# Beretta 92G Centurion Value



## BigSweetT (Aug 7, 2018)

I just acquired a 94 model 92G Centurion with trijicon night sights (dim to can't see at night) with one mag and original grips that have some wear. It is in overall good condition for its age and doesn't appear as if it has seen 1000's of rounds in it's life. Not a safe queen by any stretch, but in overall good shape. I have no real idea what it is worth and would like some insight from those who know Beretta way better than I do.


----------



## Shipwreck (Jan 26, 2006)

Honestly - $400-$500, and that's max.
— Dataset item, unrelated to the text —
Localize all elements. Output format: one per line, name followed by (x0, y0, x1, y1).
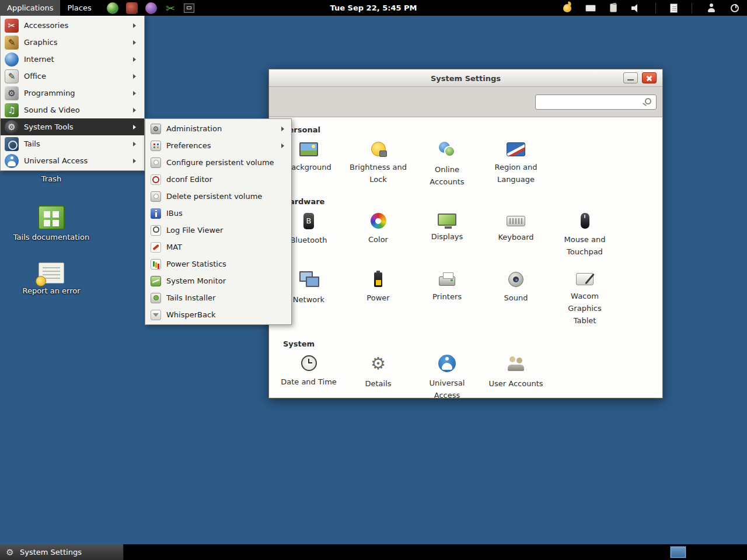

At another forum, we have been discussing the used valuie of a normal 92FS. We've had some back and forth, because prices vary by geography. Here in Texas, I can get a new 92FS at a Houston area gun show for $450-$485 over the past couple of years. At other places - they are almost $600. Admittedly, they are like $585 at my local gunshop too.
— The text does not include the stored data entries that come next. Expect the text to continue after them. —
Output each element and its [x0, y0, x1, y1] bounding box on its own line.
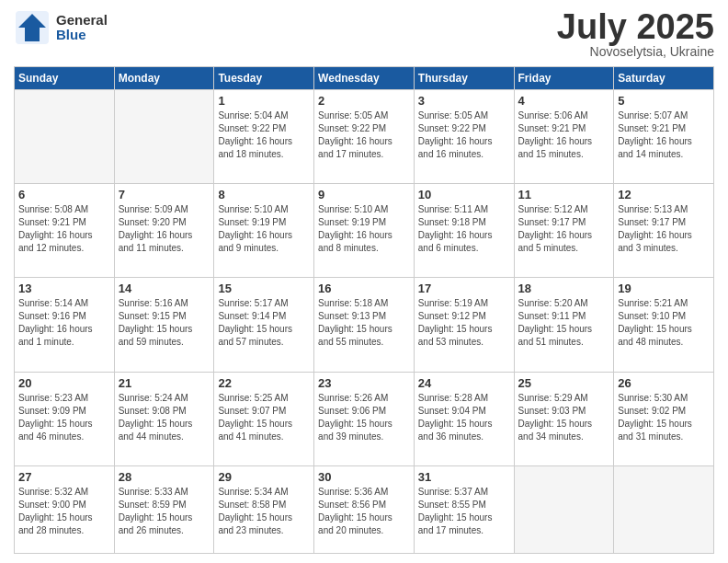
- day-number: 31: [418, 470, 510, 484]
- day-number: 19: [618, 282, 710, 295]
- day-info: Sunrise: 5:30 AMSunset: 9:02 PMDaylight:…: [618, 392, 710, 443]
- day-info: Sunrise: 5:14 AMSunset: 9:16 PMDaylight:…: [18, 297, 110, 349]
- table-row: 9Sunrise: 5:10 AMSunset: 9:19 PMDaylight…: [314, 184, 415, 278]
- day-info: Sunrise: 5:18 AMSunset: 9:13 PMDaylight:…: [318, 297, 410, 349]
- logo-text: General Blue: [56, 13, 108, 43]
- day-number: 16: [318, 282, 410, 295]
- table-row: 12Sunrise: 5:13 AMSunset: 9:17 PMDayligh…: [614, 184, 714, 278]
- day-number: 2: [318, 94, 410, 108]
- table-row: 25Sunrise: 5:29 AMSunset: 9:03 PMDayligh…: [514, 372, 614, 465]
- day-info: Sunrise: 5:06 AMSunset: 9:21 PMDaylight:…: [518, 109, 610, 161]
- day-info: Sunrise: 5:16 AMSunset: 9:15 PMDaylight:…: [119, 297, 210, 349]
- table-row: 30Sunrise: 5:36 AMSunset: 8:56 PMDayligh…: [314, 465, 415, 553]
- day-number: 25: [518, 376, 610, 390]
- day-number: 20: [18, 376, 110, 390]
- table-row: [15, 90, 115, 184]
- table-row: 19Sunrise: 5:21 AMSunset: 9:10 PMDayligh…: [614, 278, 714, 372]
- day-number: 9: [318, 188, 410, 201]
- calendar-header-row: Sunday Monday Tuesday Wednesday Thursday…: [15, 67, 714, 90]
- day-number: 30: [318, 470, 410, 484]
- month-title: July 2025: [557, 9, 714, 44]
- day-info: Sunrise: 5:20 AMSunset: 9:11 PMDaylight:…: [518, 297, 610, 349]
- calendar-week-row: 13Sunrise: 5:14 AMSunset: 9:16 PMDayligh…: [15, 278, 714, 372]
- table-row: 18Sunrise: 5:20 AMSunset: 9:11 PMDayligh…: [514, 278, 614, 372]
- day-info: Sunrise: 5:29 AMSunset: 9:03 PMDaylight:…: [518, 392, 610, 443]
- day-info: Sunrise: 5:17 AMSunset: 9:14 PMDaylight:…: [218, 297, 310, 349]
- title-block: July 2025 Novoselytsia, Ukraine: [557, 9, 714, 59]
- calendar-week-row: 27Sunrise: 5:32 AMSunset: 9:00 PMDayligh…: [15, 465, 714, 553]
- day-number: 24: [418, 376, 510, 390]
- table-row: 15Sunrise: 5:17 AMSunset: 9:14 PMDayligh…: [214, 278, 314, 372]
- day-info: Sunrise: 5:05 AMSunset: 9:22 PMDaylight:…: [318, 109, 410, 161]
- day-number: 10: [418, 188, 510, 201]
- table-row: 8Sunrise: 5:10 AMSunset: 9:19 PMDaylight…: [214, 184, 314, 278]
- day-info: Sunrise: 5:12 AMSunset: 9:17 PMDaylight:…: [518, 203, 610, 255]
- day-info: Sunrise: 5:37 AMSunset: 8:55 PMDaylight:…: [418, 486, 510, 537]
- table-row: 28Sunrise: 5:33 AMSunset: 8:59 PMDayligh…: [114, 465, 214, 553]
- col-saturday: Saturday: [614, 67, 714, 90]
- location-subtitle: Novoselytsia, Ukraine: [557, 44, 714, 59]
- table-row: 5Sunrise: 5:07 AMSunset: 9:21 PMDaylight…: [614, 90, 714, 184]
- table-row: 7Sunrise: 5:09 AMSunset: 9:20 PMDaylight…: [114, 184, 214, 278]
- table-row: 16Sunrise: 5:18 AMSunset: 9:13 PMDayligh…: [314, 278, 415, 372]
- table-row: 3Sunrise: 5:05 AMSunset: 9:22 PMDaylight…: [414, 90, 514, 184]
- day-number: 11: [518, 188, 610, 201]
- table-row: 17Sunrise: 5:19 AMSunset: 9:12 PMDayligh…: [414, 278, 514, 372]
- day-info: Sunrise: 5:26 AMSunset: 9:06 PMDaylight:…: [318, 392, 410, 443]
- day-number: 14: [119, 282, 210, 295]
- day-info: Sunrise: 5:19 AMSunset: 9:12 PMDaylight:…: [418, 297, 510, 349]
- table-row: 26Sunrise: 5:30 AMSunset: 9:02 PMDayligh…: [614, 372, 714, 465]
- table-row: 4Sunrise: 5:06 AMSunset: 9:21 PMDaylight…: [514, 90, 614, 184]
- day-info: Sunrise: 5:09 AMSunset: 9:20 PMDaylight:…: [119, 203, 210, 255]
- day-number: 13: [18, 282, 110, 295]
- day-number: 4: [518, 94, 610, 108]
- table-row: 2Sunrise: 5:05 AMSunset: 9:22 PMDaylight…: [314, 90, 415, 184]
- day-number: 21: [119, 376, 210, 390]
- day-info: Sunrise: 5:32 AMSunset: 9:00 PMDaylight:…: [18, 486, 110, 537]
- day-number: 26: [618, 376, 710, 390]
- day-info: Sunrise: 5:34 AMSunset: 8:58 PMDaylight:…: [218, 486, 310, 537]
- page: General Blue July 2025 Novoselytsia, Ukr…: [0, 0, 728, 563]
- table-row: 1Sunrise: 5:04 AMSunset: 9:22 PMDaylight…: [214, 90, 314, 184]
- table-row: 13Sunrise: 5:14 AMSunset: 9:16 PMDayligh…: [15, 278, 115, 372]
- table-row: 27Sunrise: 5:32 AMSunset: 9:00 PMDayligh…: [15, 465, 115, 553]
- day-info: Sunrise: 5:36 AMSunset: 8:56 PMDaylight:…: [318, 486, 410, 537]
- calendar-week-row: 1Sunrise: 5:04 AMSunset: 9:22 PMDaylight…: [15, 90, 714, 184]
- col-monday: Monday: [114, 67, 214, 90]
- logo: General Blue: [14, 9, 108, 46]
- day-info: Sunrise: 5:23 AMSunset: 9:09 PMDaylight:…: [18, 392, 110, 443]
- table-row: 21Sunrise: 5:24 AMSunset: 9:08 PMDayligh…: [114, 372, 214, 465]
- day-number: 28: [119, 470, 210, 484]
- table-row: 20Sunrise: 5:23 AMSunset: 9:09 PMDayligh…: [15, 372, 115, 465]
- day-number: 1: [218, 94, 310, 108]
- day-number: 17: [418, 282, 510, 295]
- day-info: Sunrise: 5:25 AMSunset: 9:07 PMDaylight:…: [218, 392, 310, 443]
- logo-general-text: General: [56, 13, 108, 29]
- table-row: 23Sunrise: 5:26 AMSunset: 9:06 PMDayligh…: [314, 372, 415, 465]
- calendar-week-row: 6Sunrise: 5:08 AMSunset: 9:21 PMDaylight…: [15, 184, 714, 278]
- col-wednesday: Wednesday: [314, 67, 415, 90]
- day-info: Sunrise: 5:28 AMSunset: 9:04 PMDaylight:…: [418, 392, 510, 443]
- day-number: 5: [618, 94, 710, 108]
- logo-blue-text: Blue: [56, 28, 108, 43]
- table-row: 10Sunrise: 5:11 AMSunset: 9:18 PMDayligh…: [414, 184, 514, 278]
- day-number: 8: [218, 188, 310, 201]
- table-row: 22Sunrise: 5:25 AMSunset: 9:07 PMDayligh…: [214, 372, 314, 465]
- day-info: Sunrise: 5:10 AMSunset: 9:19 PMDaylight:…: [318, 203, 410, 255]
- day-number: 18: [518, 282, 610, 295]
- header: General Blue July 2025 Novoselytsia, Ukr…: [14, 9, 714, 59]
- day-number: 3: [418, 94, 510, 108]
- day-info: Sunrise: 5:24 AMSunset: 9:08 PMDaylight:…: [119, 392, 210, 443]
- day-number: 12: [618, 188, 710, 201]
- table-row: 31Sunrise: 5:37 AMSunset: 8:55 PMDayligh…: [414, 465, 514, 553]
- logo-icon: [14, 9, 51, 46]
- table-row: [514, 465, 614, 553]
- table-row: [614, 465, 714, 553]
- day-number: 7: [119, 188, 210, 201]
- day-number: 15: [218, 282, 310, 295]
- calendar-table: Sunday Monday Tuesday Wednesday Thursday…: [14, 66, 714, 554]
- day-number: 29: [218, 470, 310, 484]
- table-row: 14Sunrise: 5:16 AMSunset: 9:15 PMDayligh…: [114, 278, 214, 372]
- day-info: Sunrise: 5:10 AMSunset: 9:19 PMDaylight:…: [218, 203, 310, 255]
- col-tuesday: Tuesday: [214, 67, 314, 90]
Anyway - a centurion is a little more sought after than a standard 92. But, you say that your night sights are expired. Also, Trijicon changed their policy - they will not replace tritium inserts on Beretta 92 sights if there is not at least SOME glow. They want to make sure the inserts are not ruptured (if there is NO glow, then they cannot be sure). They won't do it otherwise. 

And, if you send it in and it IS ruptured, they will keep the slide and not return it. They have to abide by new govt regulations that kicked in about 2 years ago. So, without more info - I can't say if you can get new tritium for the sights..... So, it is possible that you cannot change the night sights on it (because of the fixed, built in front sight on the slide).

Anyway - I think you would be hard pressed to say it's worth more than $500. 

I've owned 28 Beretta 92 variants over the past 20 years, so I do have experience with the platform


----------



## BigSweetT (Aug 7, 2018)

Thank you for the info. I was hoping $400. I got it for $275 so I am very pleased.


----------



## Shipwreck (Jan 26, 2006)

You might get that, if you play up that it is a sought after centurion.

With the price of new ones here, I would not pay that much. But, I do think you can get $400


----------